For the first time in franchise history, the X-Men blast off into outer space. Their mission: rescue the survivors of a doomed NASA launch. The film wastes no time in getting there, either. Mere minutes after the title card, our heroes are frantically teleporting survivors from the shattered shuttle to the X-Jet in a race against the clock. It’s a thrilling sequence. That’s when Jean Grey (Sophie Turner), a telekinetic telepath, absorbs a cloud of super-powerful, super-sparkly space dust that endows her with more power than she can control.
Back on Earth, Jean begins experiences violent emotional outbursts as well as fits of possession during which she takes pleasure in the total annihilation of everything and everyone in her path. As harrowing as this all sounds, most of it amounts to little more than a two-hour string of emotionally weightless teary-eyed exchanges between X-Men and X-Women because Jean herself demonstrates no agency. She is a living MacGuffin, motivating “the real heroes” from plot point “A” to plot point “B” all the way through the story until a very precise moment during the climax. By then, so much of the story of Dark Phoenix has felt so surgical that by the end, nothing feels like it was deserved.

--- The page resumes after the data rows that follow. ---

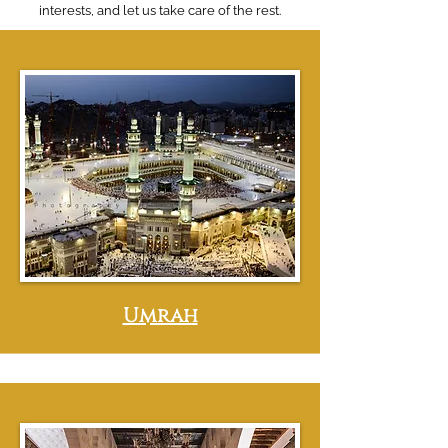
interests, and let us take care of the rest.
Umrah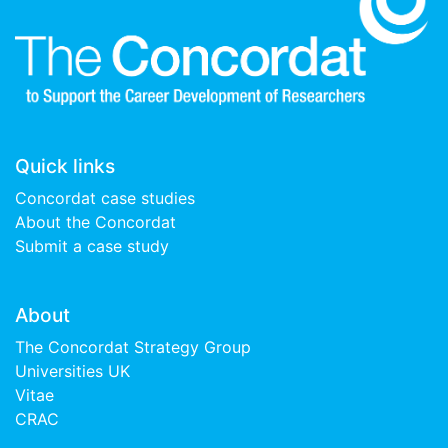
Quick links
Concordat case studies
About the Concordat
Submit a case study
About
The Concordat Strategy Group
Universities UK
Vitae
CRAC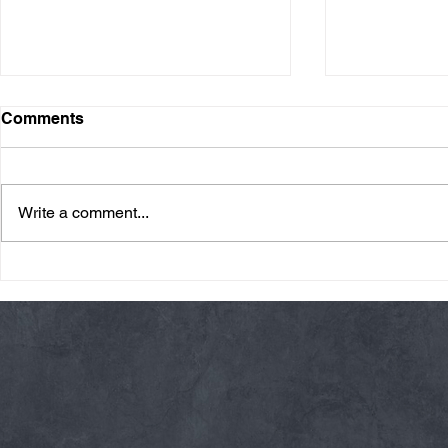
Comments
Write a comment...
Friday 08/07/26 Summer
Thursday 08
Break
AMRAP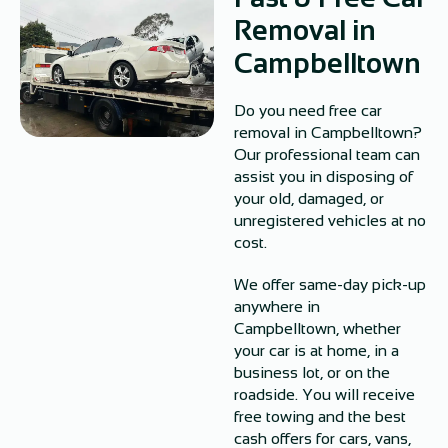
Removal in
Campbelltown
Do you need free car
removal in Campbelltown?
Our professional team can
assist you in disposing of
your old, damaged, or
unregistered vehicles at no
cost.
We offer same-day pick-up
anywhere in
Campbelltown, whether
your car is at home, in a
business lot, or on the
roadside. You will receive
free towing and the best
cash offers for cars, vans,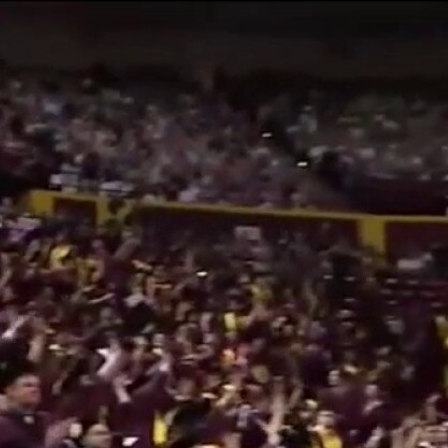
Sign In
TV Provider
FOX Networks
ility
Fox News
Fox Business
Fox Nation
Fox Sports
 Feedback
Fox Weather
Tubi
Fox Local
TMZ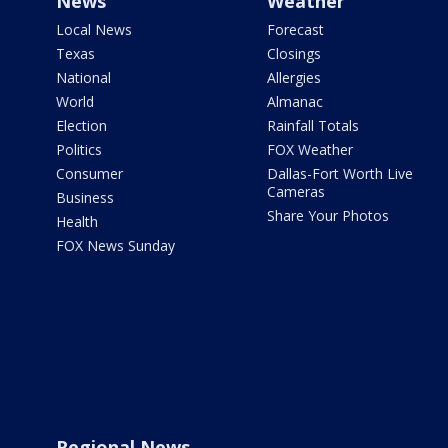
News
Weather
Local News
Forecast
Texas
Closings
National
Allergies
World
Almanac
Election
Rainfall Totals
Politics
FOX Weather
Consumer
Dallas-Fort Worth Live
Cameras
Business
Share Your Photos
Health
FOX News Sunday
Regional News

It’s difficult to take a film seriously when the dialogue is unnaturally clunky and frequently cheesy. “Nobody would ever say that, especially in this moment!” is a thought that often crossed my mind. Not to mention I lost count of how many times Turner choked on the line “I don’t know what’s happening to me!” or another Mutant assuredly declared “That’s not the Jean that I know!” After an hour, the melodrama in Dark Phoenix was beginning to feel more like a bad joke.

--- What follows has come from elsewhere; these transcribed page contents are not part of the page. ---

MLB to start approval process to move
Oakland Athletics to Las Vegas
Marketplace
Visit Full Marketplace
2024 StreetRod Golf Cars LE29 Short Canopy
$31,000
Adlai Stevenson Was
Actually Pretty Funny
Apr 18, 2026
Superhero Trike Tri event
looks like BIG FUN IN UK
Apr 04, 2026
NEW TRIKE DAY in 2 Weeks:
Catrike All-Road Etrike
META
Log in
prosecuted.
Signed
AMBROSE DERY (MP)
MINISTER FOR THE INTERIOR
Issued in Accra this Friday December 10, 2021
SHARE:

While Turner’s Jean is unfortunately stilted, writer-director Simon Kinberg explores some interesting new ground with some of our other other favorite X-folk. Without going into spoilers, Nicolas Hoult has much more to do as Beast here than any previous entry and the young actor effortlessly bares the extra weight. Meanwhile, Dark Phoenix examines Charles Xavier, headmaster of the School for Gifted Youngsters and leader of the X-Men, through a darker lens than we’re used to. This makes for a couple of truly captivating moments and as usual James McAvoy is a force to be reckoned with from the wheelchair.

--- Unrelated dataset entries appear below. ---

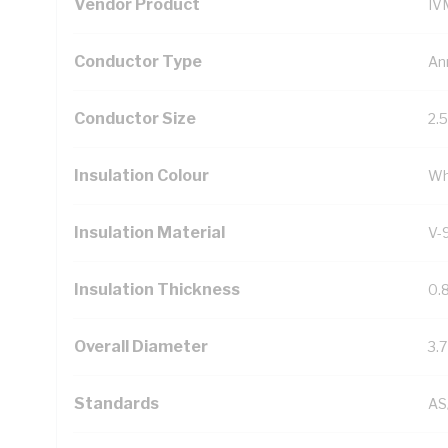
Vendor Product
IV
Conductor Type
An
Conductor Size
2.
Insulation Colour
Wh
Insulation Material
V-
Insulation Thickness
0.
Overall Diameter
3.
Standards
AS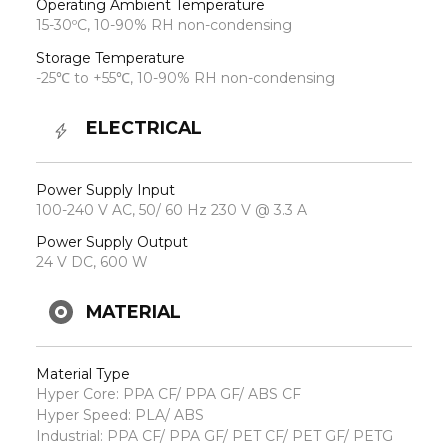
Operating Ambient Temperature
15-30ºC, 10-90% RH non-condensing
Storage Temperature
-25℃ to +55℃, 10-90% RH non-condensing
ELECTRICAL
Power Supply Input
100-240 V AC, 50/ 60 Hz 230 V @ 3.3 A
Power Supply Output
24 V DC, 600 W
MATERIAL
Material Type
Hyper Core: PPA CF/ PPA GF/ ABS CF
Hyper Speed: PLA/ ABS
Industrial: PPA CF/ PPA GF/ PET CF/ PET GF/ PETG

The rest of the cast largely give terrific performances. The predictably unfortunate exception is Jennifer Lawrence as the blue shape-shifter Mystique. Yet again, Lawrence seems to be appearing in an X-Men film against her will, at least that’s what her work implies. Jessica Chastain joins the roster this time out as the main antagonist, who’s come to Earth from another world seeking the Phoenix Force for her own exploits. Disappointingly, Chastain doesn’t make much of an impact on the story and like a lot of other characters, her main goal is to simply exist. Special recognition should go to Sophie Turner as Jean, who demonstrates some strong work despite not being given much to go off other than being really, really sad. Michael Fassbender also stands out, particularly during one scene wherein he desperately needs to know “Whose blood is that?”
Dark Phoenix doesn’t soar to the heights of previous X-Men films (Days of Future Past and X2: X-Men United immediately come to mind), but it does boast some moments of sincere implication. That’s more than I can say for that one Wolverine movie.
⭐️⭐️1/2 (out of five)
Have you had a chance yet to check out Dark Phoenix? If so, what did you think? Were you a fan of FOX’s final X-Men movie? Or did you think it was a letdown? Jump down to the comments below and let me know!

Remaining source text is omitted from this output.